Depois da conversa com a Diretora da empresa Margarida tinha envelhecido alguns anos, e embora fosse livre para não colaborar naquele plano que lhe parecia imbecil, a sua curiosidade macabra iria vencer, e sabia que a aguardavam noites angustiantes de insónias assim que aceitasse trabalhar com o "Tó Nuno"! Apelidara assim secretamente o polícia, depois de ter sido comparada por este com uma miúda de 15 anos. Era o seu lado vingativo a deitar as unhas de fora.

Decidiu que iria tirar o resto do dia para deprimir longe do local do crime, e pela primeira vez em muitos anos, não ficou com remorsos por deixar toneladas de trabalho em cima da secretária. Mas antes de sair, precisava de fazer algo muito importante que não poderia esperar pelo dia seguinte, agarrou no manuscrito perfumado e lançou-o violentamente para o caixote do lixo, materializando a sua frustração.

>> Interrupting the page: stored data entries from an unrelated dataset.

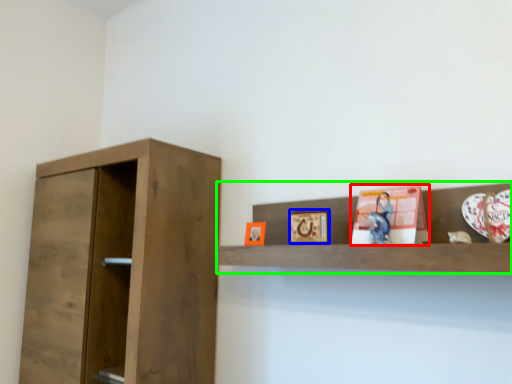 Question: Considering the real-world distances, which object is closest to book (highlighted by a red box)? picture frame (highlighted by a blue box) or shelf (highlighted by a green box).

Choices:
 (A) picture frame
 (B) shelf

Answer: (B) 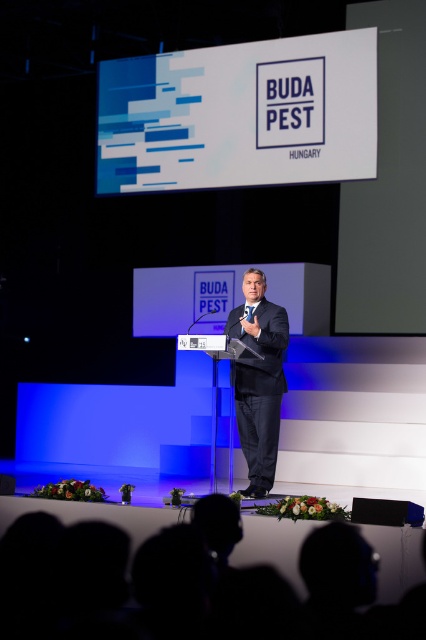 Between white matte sign at upper center and dark suit at center, which one has more height?

With more height is dark suit at center.

Is white matte sign at upper center smaller than dark suit at center?

No.

Who is more distant from viewer, (204, 131) or (284, 333)?

Point (204, 131)

Locate an element on the screen. white matte sign at upper center is located at coordinates (239, 115).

Conduziu vagarosamente até ao único local onde lhe apetecia estar naquele momento, a casa da mãe. Desejou que esta adivinhasse a sua iminente chegada e tivesse cozinhado um dos seus pratos favoritos, necessitava de comer urgentemente e não seria uma sandes que a iria consolar.

Isabel ficou espantada com aquela visita surpresa a meio de um dia de trabalho e a estranha aparência da filha deixou-a um pouco chocada, fazendo-a reviver momentos de ansiedade e impotência perante uma adolescente inconformada e solitária, mas como qualquer mãe galinha, ficou feliz por poder enfardá-la com comida caseira.

Margarida era filha única, e a mãe o seu único familiar vivo. Durante toda a infância tinha suplicado para os pais lhe darem irmãos, mas só na juventude lhe fora explicado que a mãe não poderia ter mais filhos, e ela era um milagre, pois contrariara todas as certezas dos médicos ao nascer. Esta inevitabilidade do destino fez dela uma criança solitária, obrigada a adaptar-se ao comportamento adulto, passando eternidades sentada em frente ao pai, cada um com o seu livro, perdidos nos seus pensamentos. Quando Dinis inesperadamente morreu, Margarida tinha dezasseis anos, ficando apenas com a mãe e os grandes clássicos espalhados na mesa de centro da sala de estar, que seriam o seu refúgio nos anos seguintes, e um consolo emocional que a manteria ligada à memória do pai.

De todos os autores, Eça de Queirós era o seu preferido, talvez por se recordar das gargalhadas de barítono que Dinis soltava ao ler a "Relíquia", uma sátira mordaz aos falsos beatos da sociedade portuguesa do século XIX. Margarida poderia ficar horas no pequeno sofá de pele puída a admirar aquele homem grande e alegre, inspirando o cheiro da sua cigarrilha aromática, que aos catorze anos experimentou fumar às escondidas. Estava sozinha em casa naquela tarde e decidira ganhar coragem para tentar perceber qual seria o prazer daquele vício. Deu duas passas exageradamente longas e só se recordava de acordar esticada no sofá com os lamentos histéricos da mãe, que lhe colocava água fresca na cara pálida, e um riso abafado do pai que gozava aquela cena queirosiana afastado da mulher, que repreendia ferozmente o seu sentido de humor macabro.

Eram uma família feliz, e Margarida e Isabel tinham ficado sozinhas cedo demais.

- Estás doente querida? - perguntou Isabel, preocupada - Não me lembro de alguma vez teres faltado ao trabalho. Queres um chazinho? - Para Isabel tudo se curava com uma xícara de chá quente. Dores, más disposições, tristezas, desgostos e uma tisana mágica era a solução!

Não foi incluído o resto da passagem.